Prompt => A complete answer lists every line of the entries below where the string "concerts" appears.
───── Extracted records ─────
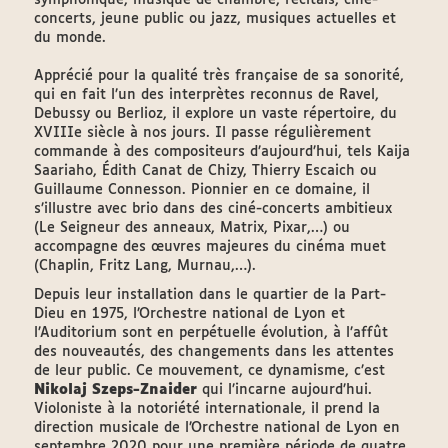
symphonique, musique de chambre, récitals, ciné-
concerts, jeune public ou jazz, musiques actuelles et
du monde.
Apprécié pour la qualité très française de sa sonorité,
qui en fait l’un des interprètes reconnus de Ravel,
Debussy ou Berlioz, il explore un vaste répertoire, du
XVIIIe siècle à nos jours. Il passe régulièrement
commande à des compositeurs d’aujourd’hui, tels Kaija
Saariaho, Édith Canat de Chizy, Thierry Escaich ou
Guillaume Connesson. Pionnier en ce domaine, il
s’illustre avec brio dans des ciné-concerts ambitieux
(Le Seigneur des anneaux, Matrix, Pixar,…) ou
accompagne des œuvres majeures du cinéma muet
(Chaplin, Fritz Lang, Murnau,…).
Depuis leur installation dans le quartier de la Part-
Dieu en 1975, l’Orchestre national de Lyon et
l’Auditorium sont en perpétuelle évolution, à l’affût
des nouveautés, des changements dans les attentes
de leur public. Ce mouvement, ce dynamisme, c’est
Nikolaj Szeps-Znaider
qui l’incarne aujourd’hui.
Violoniste à la notoriété internationale, il prend la
direction musicale de l’Orchestre national de Lyon en
septembre 2020 pour une première période de quatre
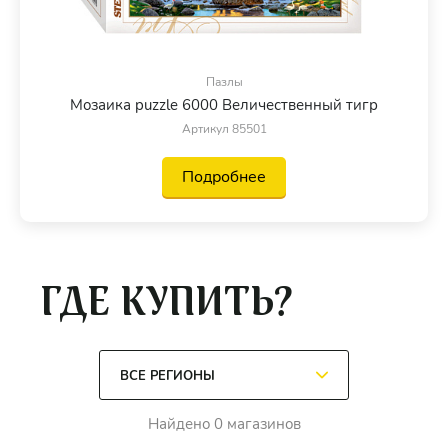
Пазлы
Мозаика puzzle 6000 Величественный тигр
Артикул 85501
Подробнее
ГДЕ КУПИТЬ?
Найдено 0 магазинов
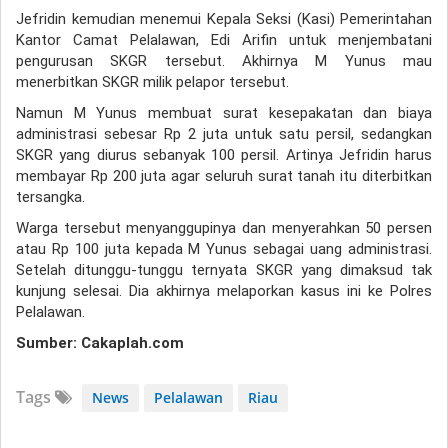
Jefridin kemudian menemui Kepala Seksi (Kasi) Pemerintahan
Kantor Camat Pelalawan, Edi Arifin untuk menjembatani
pengurusan SKGR tersebut. Akhirnya M Yunus mau
menerbitkan SKGR milik pelapor tersebut.
Namun M Yunus membuat surat kesepakatan dan biaya
administrasi sebesar Rp 2 juta untuk satu persil, sedangkan
SKGR yang diurus sebanyak 100 persil. Artinya Jefridin harus
membayar Rp 200 juta agar seluruh surat tanah itu diterbitkan
tersangka.
Warga tersebut menyanggupinya dan menyerahkan 50 persen
atau Rp 100 juta kepada M Yunus sebagai uang administrasi.
Setelah ditunggu-tunggu ternyata SKGR yang dimaksud tak
kunjung selesai. Dia akhirnya melaporkan kasus ini ke Polres
Pelalawan.
Sumber: Cakaplah.com
Tags
News
Pelalawan
Riau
─────
Response below =>
concerts, jeune public ou jazz, musiques actuelles et
s’illustre avec brio dans des ciné-concerts ambitieux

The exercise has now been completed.